Over the past 9 months markets have rallied from the sublime to the ridiculous in the risk-asset melt-up since March. Just one of the many areas where prices have gone delusional once more is commodities. The Canadian stock market with our rocks and trees concentration has been a major recipient of melt-up euphoria, leading some familiar culprits back to the “decoupling” banter of 2007-2008: “Commodity bubble? What bubble?” they say, wide-eyed and hopeful.
The flow of the US carry trade into our Canadian stock market speaks for itself in this picture of the falling U$ and it’s near perfect negative correlation with the Canadian TSX year to date:
Today's Bloomberg article “Aluminum Bubble Concerns Mount as Surplus May Add 29%” highlights some important facts about the present supply/demand disconnect in pricing:
“This year’s 33 percent rally in aluminum and the 48 percent jump in the S&P GSCI index of commodities are prompting concerns of a bubble in the making. China, the biggest aluminum producer, is at risk from an absence of consumer demand from trading partners, said Bill Gross, who runs the world’s biggest bond fund at Pacific Investment Management Co. Exxon Mobil Corp. Chief Executive Officer Rex Tillerson said Nov. 13 oil prices aren’t supported by market fundamentals.

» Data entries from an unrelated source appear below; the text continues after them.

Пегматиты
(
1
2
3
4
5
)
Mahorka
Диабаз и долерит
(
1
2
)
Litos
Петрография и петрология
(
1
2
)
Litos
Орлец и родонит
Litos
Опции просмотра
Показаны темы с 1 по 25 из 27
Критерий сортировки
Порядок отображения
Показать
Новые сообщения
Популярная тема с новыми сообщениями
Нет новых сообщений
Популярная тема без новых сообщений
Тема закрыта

Investors are “chasing commodities” and there is a risk of bubbles emerging, Nouriel Roubini, the New York University professor who predicted the global financial crisis, said Nov. 20 in a speech in Lisbon…Commodities will likely attract a record $60 billion this year as investors seek to diversify their assets, Barclays said Nov. 19. That’s helped stoke prices for everything from copper to zinc. Lead added 140 percent this year as stockpiles tripled and copper 127 percent as inventory expanded 25 percent…
Copper production will outpace demand by 344,000 tons this year and 210,000 tons next year, Barclays estimates. Refined copper imports by China, the world’s largest consumer, slumped 40 percent last month, according to customs office data today…

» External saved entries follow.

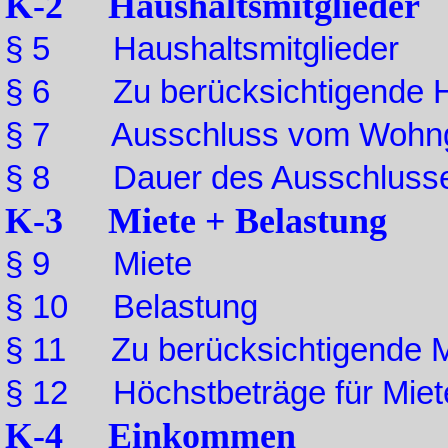
K-2 Haushaltsmitglieder
§ 5 Haushaltsmitglieder
§ 6 Zu berücksichtigende Ha
§ 7 Ausschluss vom Wohn
§ 8 Dauer des Ausschluss
K-3 Miete + Belastung
§ 9 Miete
§ 10 Belastung
§ 11 Zu berücksichtigende M
§ 12 Höchstbeträge für Miete
K-4 Einkommen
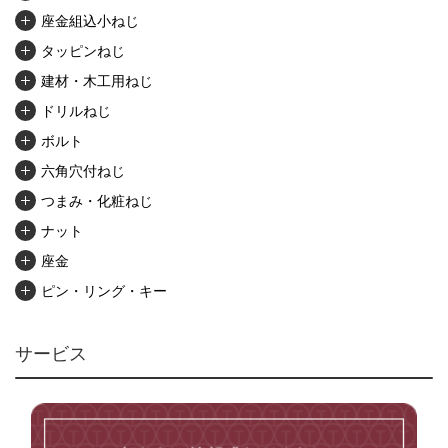
座金組込小ねじ
タッピンねじ
建材・木工用ねじ
ドリルねじ
ボルト
六角穴付ねじ
つまみ・化粧ねじ
ナット
座金
ピン・リング・キー
リベット・かしめ
アンカー・プラグ
サービス
ユニファイねじ
いたずら防止ねじ
マイクロねじ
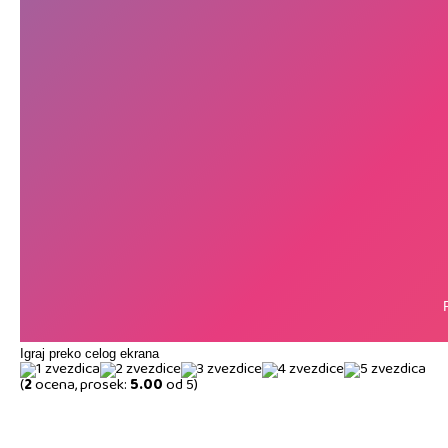
Igraj preko celog ekrana
(
2
ocena, prosek:
5.00
od 5)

Improving profits and rising output may coincide with a release of stockpiles onto the market. As much as 75 percent of the warehoused metal monitored by the LME is tied to transactions that may unwind, according to London-based research group CRU. The proportion may drop closer to 50 percent of the total next year, CRU estimates.
“This is a financial-market driven move at the moment rather than a fabricator and manufacturers move, so it is very dangerous to call a top,” said Sean Corrigan, chief investment officer of Diapason Commodities Management SA in Lausanne, Switzerland. “Once this momentum has exhausted itself the background picture is not that positive.”
My assessment: buyer and holders, beware.